As Republicans struggle to find the votes to repeal Obamacare and strip insurance from millions of Americans, a revised Congressional Budget Office estimate of just how terrible the bill has squeaked through. As a result of the changes arch-conservative Republicans have been making, they now estimate the effects to be even worse.
The CBO found that this version of the healthcare plan contains significantly less deficit reduction than the original but would lead to essentially the same levels of coverage losses and premium increases.
The legislation would reduce the deficit by $150 billion over 10 years, down from $337 billion in the original legislation, the report said. The plan would still result in 24 million more people being uninsured in 2026, a finding that has been a rallying cry for Democrats.

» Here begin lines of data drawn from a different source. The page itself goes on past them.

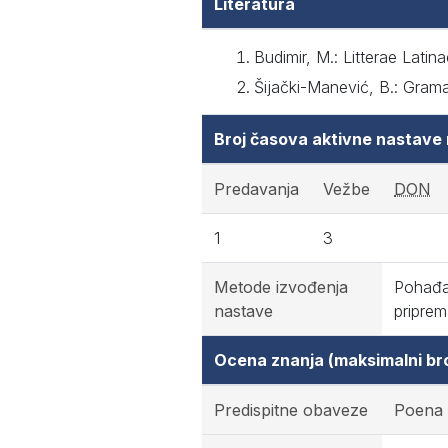
Literatura
Budimir, M.: Litterae Lati
Šijački-Manević, B.: Gram
Broj časova aktivne nastave
Predavanja
Vežbe
DON
1
3
Metode izvođenja
Pohađan
nastave
priprem
Ocena znanja (maksimalni br
Predispitne obaveze
Poena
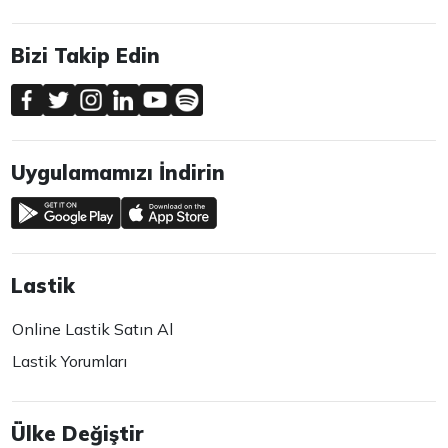
Bizi Takip Edin
Uygulamamızı İndirin
Lastik
Online Lastik Satın Al
Lastik Yorumları
Ülke Değiştir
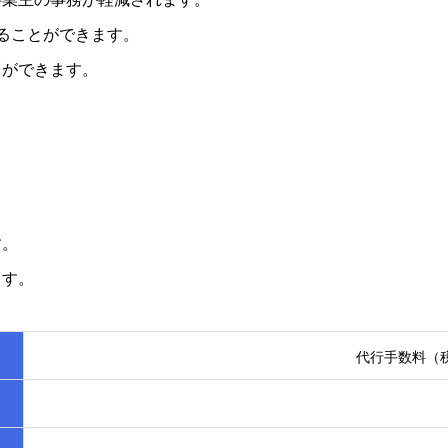
ることができます。
とができます。
す。
ます。
代行手数料（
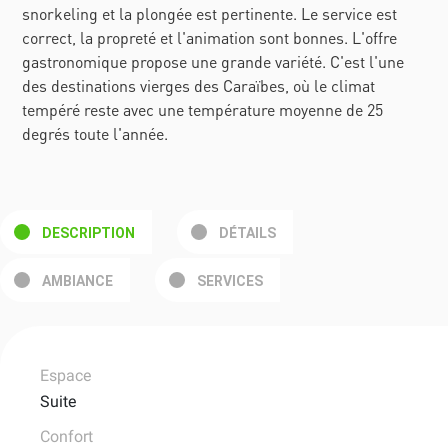
snorkeling et la plongée est pertinente. Le service est
correct, la propreté et l'animation sont bonnes. L'offre
gastronomique propose une grande variété. C'est l'une
des destinations vierges des Caraïbes, où le climat
tempéré reste avec une température moyenne de 25
degrés toute l'année.
DESCRIPTION
DÉTAILS
AMBIANCE
SERVICES
Espace
Suite
Confort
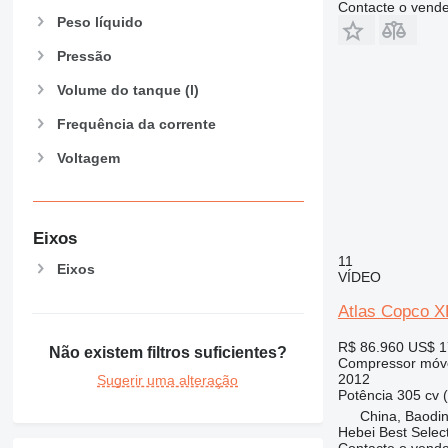
Contacte o vend
Peso líquido
Pressão
Volume do tanque (l)
Frequência da corrente
Voltagem
Eixos
11
Eixos
VÍDEO
Atlas Copco
R$ 86.960
US$ 1
Não existem filtros suficientes?
Compressor móv
2012
Sugerir uma alteração
Potência
305 cv 
China, Baodin
Hebei Best Selec
Contacte o vend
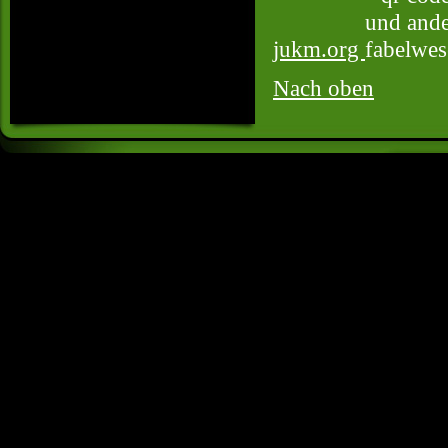
jukm.org
Nach oben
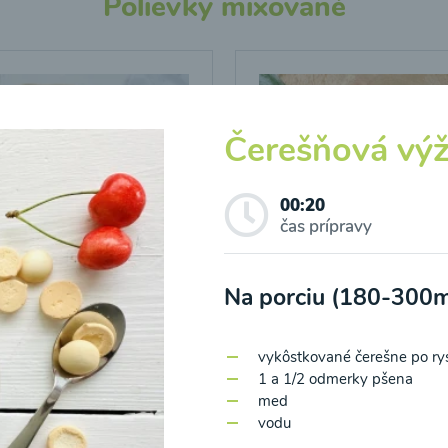
Polievky mixované
Čerešňová vý
00:20
čas prípravy
Na porciu (180-300m
vo-brokolicová
Cuketovo-kukuricová
ka
polievka
vyk
ôstkované čerešne po ry
1 a 1/2 odmerky pšena
14
00:20
Zobraziť
Zo
med
vodu
o spracovaním osobných údajov pre účely zasielania newsletteru a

Half the budget savings of the first version, with the same terrible effects on coverage.
The key budgetary difference between this iteration of the bill and the last: Republicans have kept the same tax cuts for wealthy Americans, but moved them up a year to happen sooner. It will still result in the same millions of Americans losing access to health insurance, however, because none of them made an effort to revise those parts.
This also doesn't take into account changes Republicans are fighting over today, as they struggle to win over Republican hardliners with even more draconian cuts. But this new CBO estimate isn't going to do much to convince either frightened "moderates" wary of screwing their constituents or "Freedom Caucus" members who despise the bill for not going even farther.